Question

Two discs are rotating about their axes normal to the discs and passing through the centres of the discs. Disc $D_1$ has $2\;kg$ mass and $0.2\;m$ radius and the initial angular velocity of $50\;rads^{-1}$. Disc $D_2$ has $4\;kg$ mass and $0.1\;m$ radius and initial angular velocity of $200\;rads^{-1}$. The two discs are brought in contact face to face, with their axes of rotation coincident. The final angular velocity (in $rads^{-1}$) of the system is:
A. 40
B. 60
C. 100
D. 120

Answer 1

Hint: Begin by determining the moment of inertia of the two discs, for axes passing perpendicular to their surface. Then, use the relation between moment of inertia and angular velocity to find their angular momenta. Add the two individual momenta to get the total initial angular momentum.
Now, when they are brought in contact with each other, the two discs behave as one massive unit. In this case, determine the sum of their moments of inertia and obtain an expression for the total final angular momentum of the system. Use the conservation of angular momentum principle to equate the two expressions and arrive at the appropriate angular speed of the collective motion of the discs.

Formula Used:
MI of disc: $I = \dfrac{1}{2}mr^2$
Angular momentum: $L=I\omega$
Conservation of angular momentum: $L_i=L_f$

Complete Step-by-Step Solution:
We are given that for,
Disc $D_1$: $m_1=2\;kg$, $r_1=0.2\;m$ and $\omega_1=50\;rads^{-1}$
Disc $D_2$: $m_2=4\;kg$, $r_2=0.1\;m$ and $\omega_2=200\;rads^{-1}$

We know that the moment of inertia MI of a circular disc about an axis perpendicular to the disc and passing through the centre O is given as:
$I = \dfrac{1}{2}mr^2$

Therefore, for Disc $D_1$: $I_1 = \dfrac{2\times 0.2^2}{2} = 0.04\;kgm^2$, and
Disc $D_2$: $I_2 = \dfrac{4\times 0.1^2}{2} = 0.02\;kgm^2$

Now, the angular momentum of a disc is given as:
$L=I\omega$

The total initial angular momentum of two discs will be the sum of their individual angular momenta, i.e.,
$L_i = I_1\omega_1 + I_2\omega_2$
$\Rightarrow L_i = (0.04\times 50)+(0.02\times 200) = 2+4=6\;kgm^2s^{-1}$

Now, the two discs are brought in contact face to face, with their axes of rotation coincident. This means that the moment of inertia of the system becomes the sum of their individual moments of inertia. This results in the two discs moving with a new mutual angular velocity, say $\omega$.
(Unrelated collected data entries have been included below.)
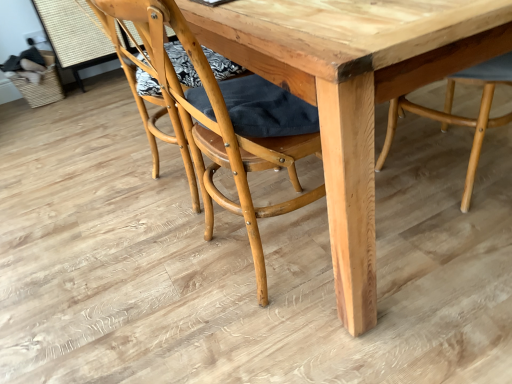 Question: Is natural wood table at center bigger than natural wood chair at center, the first chair when ordered from left to right?

Choices:
 (A) no
 (B) yes

Answer: (B)

Question: Is natural wood table at center located outside natural wood chair at center, positioned as the 2th chair in right-to-left order?

Choices:
 (A) yes
 (B) no

Answer: (A)

Question: From the image's perspective, is natural wood table at center over natural wood chair at center, positioned as the 2th chair in right-to-left order?

Choices:
 (A) yes
 (B) no

Answer: (A)

Question: Can you confirm if natural wood table at center is smaller than natural wood chair at center, positioned as the 2th chair in right-to-left order?

Choices:
 (A) yes
 (B) no

Answer: (B)

Question: From a real-world perspective, is natural wood table at center physically below natural wood chair at center, the first chair when ordered from left to right?

Choices:
 (A) no
 (B) yes

Answer: (B)

Question: Can you confirm if natural wood table at center is taller than natural wood chair at center, the first chair when ordered from left to right?

Choices:
 (A) no
 (B) yes

Answer: (A)

Question: Can you confirm if natural wood chair at center, which is counted as the first chair, starting from the right, is taller than natural wood chair at center, positioned as the 2th chair in right-to-left order?

Choices:
 (A) no
 (B) yes

Answer: (A)

Question: Could you tell me if natural wood chair at center, which is counted as the first chair, starting from the right, is turned towards natural wood chair at center, positioned as the 2th chair in right-to-left order?

Choices:
 (A) no
 (B) yes

Answer: (B)

Question: Can you confirm if natural wood chair at center, which is counted as the first chair, starting from the right, is wider than natural wood chair at center, positioned as the 2th chair in right-to-left order?

Choices:
 (A) yes
 (B) no

Answer: (A)

Question: Is natural wood chair at center, the 2th chair in the left-to-right sequence, next to natural wood chair at center, the first chair when ordered from left to right, and touching it?

Choices:
 (A) yes
 (B) no

Answer: (B)

Question: Can natural wood chair at center, positioned as the 2th chair in right-to-left order, be found inside natural wood chair at center, which is counted as the first chair, starting from the right?

Choices:
 (A) yes
 (B) no

Answer: (B)

Question: Is natural wood chair at center, which is counted as the first chair, starting from the right, closer to camera compared to natural wood chair at center, the first chair when ordered from left to right?

Choices:
 (A) no
 (B) yes

Answer: (A)

Question: From the image's perspective, is natural wood chair at center, the first chair when ordered from left to right, beneath natural wood table at center?

Choices:
 (A) no
 (B) yes

Answer: (B) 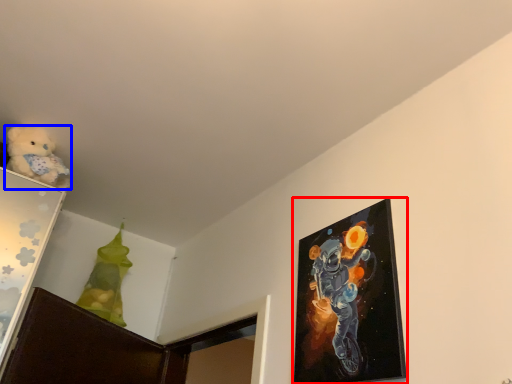 Question: Among these objects, which one is nearest to the camera, picture frame (highlighted by a red box) or teddy bear (highlighted by a blue box)?

Choices:
 (A) picture frame
 (B) teddy bear

Answer: (A) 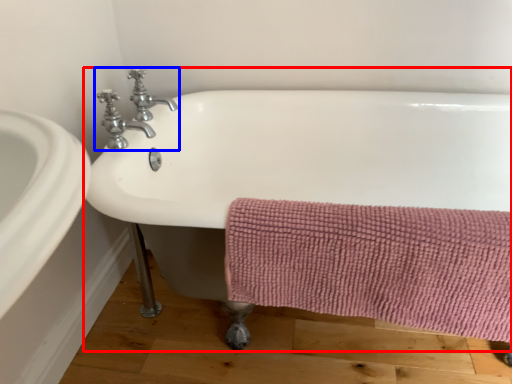 Question: Among these objects, which one is farthest to the camera, bathtub (highlighted by a red box) or tap (highlighted by a blue box)?

Choices:
 (A) bathtub
 (B) tap

Answer: (B) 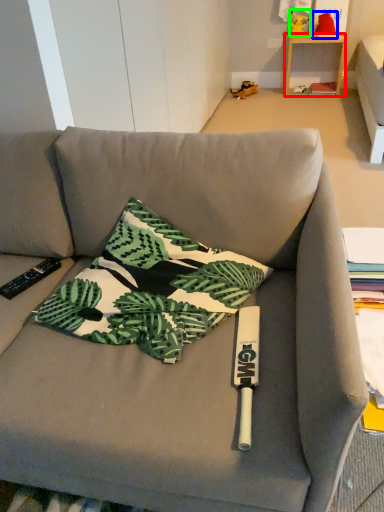 Question: Which object is positioned closest to table (highlighted by a red box)? Select from toy (highlighted by a blue box) and toy (highlighted by a green box).

Choices:
 (A) toy
 (B) toy

Answer: (A)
The total final angular momentum of the system of two discs in contact with each other will be,
$L_f = (I_1+I_2)\omega = (0.04+0.02)\omega = 0.06\omega\; kgm^2s^{-1}$

We now need to determine the final angular velocity. For this, we proceed as follows.

According to the law of conservation of angular momentum, for any isolated system, the total initial and final angular momentum will remain constant, i.e.,
$L_i=L_f$
$\Rightarrow 6 = 0.06\omega$
$\Rightarrow \omega=\dfrac{6}{0.06} = 100\;rads^{-1}$

Therefore, the correct choice would be C.100

Note:
It is important to understand the collective behaviour of components and the factors that get influenced under their non-individualistic behaviour. We add up the moments of inertia in the second case to signify the repositioning of the centre of mass of the entire system, since it now behaves as a collective unit with the two discs working together. This also influences their rotatory motion which is why we get a kind of a superposed final angular speed.
Also, always pay attention to the mentioned axis of rotation, since the expression for the moment of inertia for the same object will differ if it has a different axis of rotation. Suppose the axis of rotation of the disc was at the rim of the disc, then its moment of inertia would be $I = \dfrac{3}{2}mr^2$, or if its axis of rotation was along the diameter of the disc, it would be $I=\dfrac{1}{4}mr^2$ and so on.